Na opinião do sacerdote, por trás de tanta violência estão interesses económicos, dada a riqueza da zona. “É uma região com grande potencialidade de recursos. Foi ali descoberto gás natural nos últimos anos, então há interesses económicos e também poderes por detrás. Pode ser uma estratégia daqueles grupos para poder amedrontar as pessoas, as pessoas saírem, a região ficar livre, e assim por diante”, sublinha.

O padre Irineu pede que ninguém fique indiferente ao que se passa em Cabo Delgado. “A comunidade Internacional e mesmo os meios de comunicação social só reagem no momento em que há ataques. O apelo que deixo é aquele que o Papa Francisco sempre faz: para não ficarmos indiferentes à dor e ao sofrimento do outro. Eu acho que se levarmos isso no coração, podemos fazer tudo o que é possível para a situação que se vive."

"Eles, quando entram numa aldeia, não há cristãos, não há muçulmanos... É chegar, atacar, amedrontar as pessoas"

Uma forma de não ficar indiferente é ajudar a Cáritas em Moçambique e as várias ONG’s que também estão no terreno. Mas é sobretudo com a Cáritas que têm assegurado apoio alimentar e outros bens essenciais aos deslocados de Cabo Delgado que continuam a chegar a Nampula, tanto aos centros de acolhimento do governo como à missão dos Espiritanos. “Sem essa ajuda não conseguiríamos”, garante.

Em Nampula, está-se a tentar garantir que a ajuda chega às pessoas com regularidade. “Estamos a fazer essa ação caritativa. Uma ou duas vezes por mês, oferecemos arroz, farinha e produtos de higiene a essas pessoas. É uma coisa que pode demorar um ano, mas vamos pensar no futuro dessas famílias, amanhã e depois, a escola dos filhos? Então, rezamos para que haja tranquilidade e paz nessa região, para que as famílias possam regressar."

Natural de Cabo Verde, da diocese de Santiago, Luis Irineu, 36 anos, esteve pela primeira vez em Moçambique em 2015/16, durante o seu estágio missionário.
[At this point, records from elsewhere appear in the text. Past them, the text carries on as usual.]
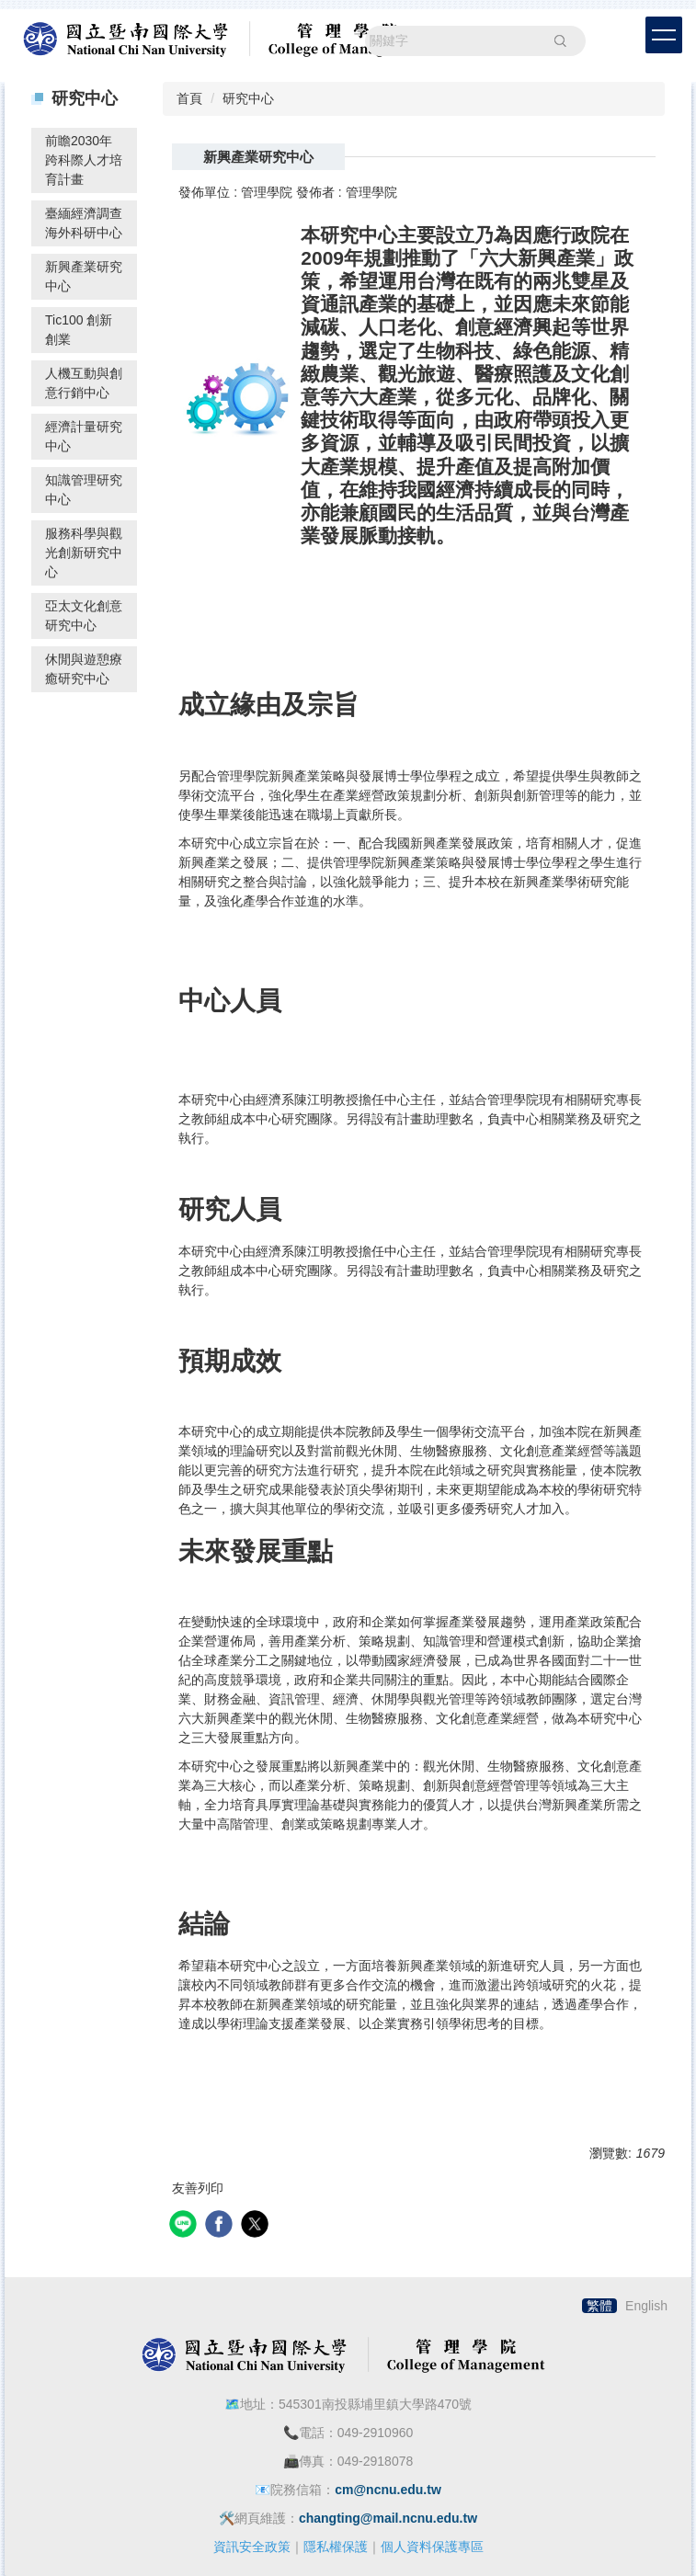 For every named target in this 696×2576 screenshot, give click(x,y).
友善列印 (197, 2188)
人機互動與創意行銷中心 (83, 383)
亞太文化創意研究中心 (83, 615)
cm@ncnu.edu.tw (388, 2489)
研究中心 (248, 98)
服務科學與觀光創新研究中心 (83, 552)
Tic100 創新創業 (78, 330)
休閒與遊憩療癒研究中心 (83, 669)
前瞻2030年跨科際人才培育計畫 (83, 160)
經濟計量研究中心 (83, 436)
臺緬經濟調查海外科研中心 (83, 223)
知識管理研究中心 (83, 490)
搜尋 (560, 40)
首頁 (189, 98)
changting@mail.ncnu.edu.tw (388, 2518)
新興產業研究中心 (83, 276) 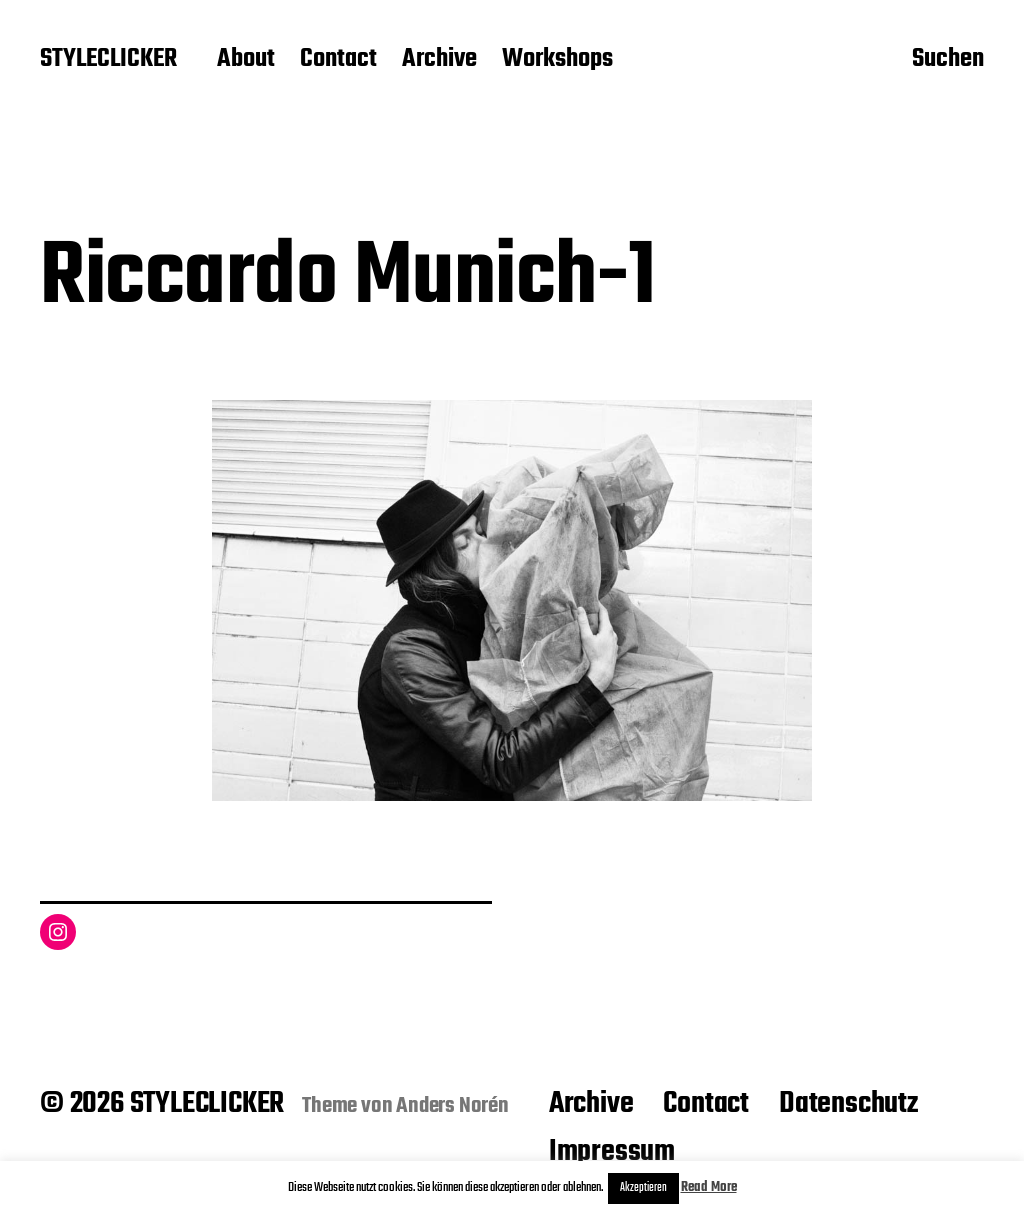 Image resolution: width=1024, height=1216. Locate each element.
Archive (439, 60)
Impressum (612, 1152)
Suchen (948, 61)
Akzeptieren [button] (643, 1188)
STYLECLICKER (108, 60)
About (246, 60)
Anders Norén (452, 1106)
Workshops (557, 60)
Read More (709, 1187)
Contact (338, 60)
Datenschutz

Ordenado sacerdote em 2022, está desde janeiro de 2023 à frente da Missão dos Espiritanos em Nampula, na Província da Beira, na paróquia de São João de Deus, onde apoiam a população através de várias valências.

"A comunidade Internacional e mesmo os meios de comunicação social só reagem no momento em que há ataques"

“O nosso fundador, padre Francisco Libermann, dizia que ‘o espiritano deve ser pau para toda a colher’. Então, ali somos padres, temos a missão de evangelizar, da celebração dos Sacramentos, mas também temos a missão na área da educação, com a escola comunitária São João de Deus, que tem mais de dois mil alunos do ensino primário e secundário. E também temos um jardim infantil, com 100 crianças”, conta.

Do lado social, têm um centro de desenvolvimento, com “cursos de curta duração para capacitação dos jovens do bairro, que já foi centro de analfabetização”. Hoje, oferecem “cursos de corte e costura, informática e jornalismo, cursos jovens para ajudar os nossos jovens”.

Têm ainda a biblioteca, a mais completa “ao nível da região e da cidade de Nampula”, frequentada por muitos estudantes da faculdade.

Luis Irineu refere, ainda, com orgulho, que “a Igreja de Nampula é uma Igreja viva, como todo o Moçambique é, com muitos crentes, muitos batizados, casamentos. É uma Igreja que está a crescer, viva e jovem”.